Small tremors wracked her body as David carried her to his cabin and he held her closer, like a baby bird trembling after a fall from the nest. His orders had been followed and hot water waited alongside the narrow hip bath.
He placed her on her feet in his cabin, and held onto her shoulder to ensure she would not crumple to the deck.
"Can you stand?" he asked her gently.
She nodded, and he moved back from her, watching her, but she just looked at the deck. He poured her a glass of rum and pulling up his shirt tail to find a clean piece of cloth, dabbed at the blood at her mouth until it was clean enough for her to drink. She followed his instructions, choking on the rough liquor, then swallowing more until he pulled the glass away. He undressed her and Charley stood docilely as a child, her eyes staring straight ahead at something only she saw. When she was nude, and her blood-soaked clothes pushed outside the cabin door to be cleaned, she finally looked at him, as solemn as a statue of a medieval saint.
"Step into the water, Charley."
She obeyed, pulling her knees up to fit into the narrow container. He dipped a cloth in a bucket of water and soaped it, scrubbing the blood and fluids off of her white body, getting the gore out of her hair, and calling for fresh water when the tub became red as an island sunset from his task. She never said a word while he was doing this, allowing him to manipulate her, and rinse her, and dry her off and tuck her into his bunk while he washed himself in seawater.
"Was it a great victory then, Captain Fletcher?"
He paused from drying himself, hearing the thread of steel in her whispery voice. Anger was good. He could deal with anger. He could not deal with hopelessness and numbness. David turned and looked at her.

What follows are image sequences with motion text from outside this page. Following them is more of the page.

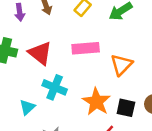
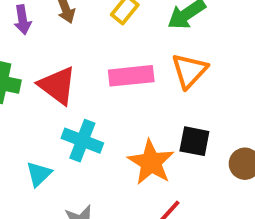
orange triangle: (121, 65) -> (189, 71), moved
black square: (126, 108) -> (194, 141), moved

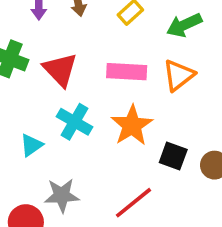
black square: (194, 141) -> (173, 156), moved
orange star: (151, 162) -> (132, 125), moved

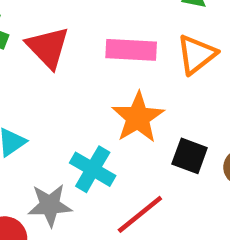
cyan cross: (74, 122) -> (93, 169), moved

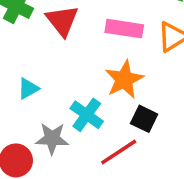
black square: (190, 156) -> (144, 119), moved

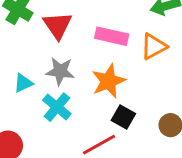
cyan cross: (87, 115) -> (57, 107), moved
gray star: (52, 139) -> (60, 71), moved

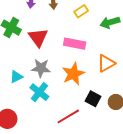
orange triangle: (154, 47) -> (106, 63), moved
black square: (123, 117) -> (93, 99), moved

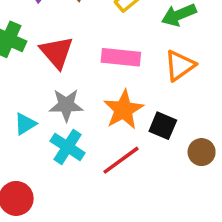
orange triangle: (106, 63) -> (180, 65), moved
black square: (93, 99) -> (163, 126), moved
red line: (68, 116) -> (121, 160), moved

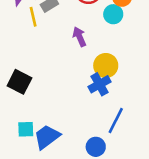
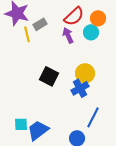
purple arrow: (79, 37) -> (68, 35), moved
black square: (19, 82) -> (49, 76), moved

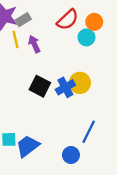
gray rectangle: (40, 24) -> (23, 20), moved
purple arrow: (68, 35) -> (34, 44), moved
blue cross: (80, 88) -> (65, 87), moved

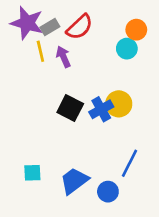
red semicircle: (68, 20) -> (80, 27), moved
blue trapezoid: (28, 146) -> (74, 181), moved

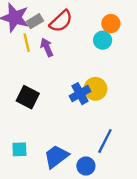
black square: (70, 108) -> (28, 97), moved

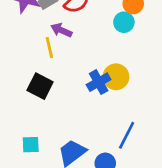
yellow line: (27, 43) -> (49, 48), moved
purple arrow: (47, 47) -> (61, 30), turned -42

"Yes, Dr. Alcott, it was indeed a great victory. The
San Christoval
was full of rum. We will be wealthy men when we sell this cargo."
"Then it was all worth it, wasn't it, Captain Fletcher? But tell me one thing."
Charley was propped up on her elbow, the bed cover slipping down her arms, her face as hard and set as bone.
"Is this why men thrust themselves into danger? For money? For glory? For the 'rockets' red glare'?"
He wrapped the towel around his hips and stalked over to her. Anger radiated off of her, but she was hale and whole, and that was all that mattered. He leaned over, his arms alongside hers, holding her there in the bunk. David's own voice was hoarse from shouting commands on the deck. When he spoke it was barely above a whisper in the quiet cabin.
"We thrust ourselves into danger for all of those things. I knew Asher Purcell all of my life. If he was standing with us now he would agree with me. Yes. It was a good haul. Yes, I am glad we did it. We are men, Charley, this is what men do."
"That may be what men do, but I will tell you what men are, Captain. Men are bags of blood and bone, easily punctured and hard to put back together. And you, you throw them away. For gold. For glory. What a waste," she sneered.
His own temper began rising, fire skittering along his nerve endings. Did she think he did not care? That each man's injury and loss did not eat at his soul?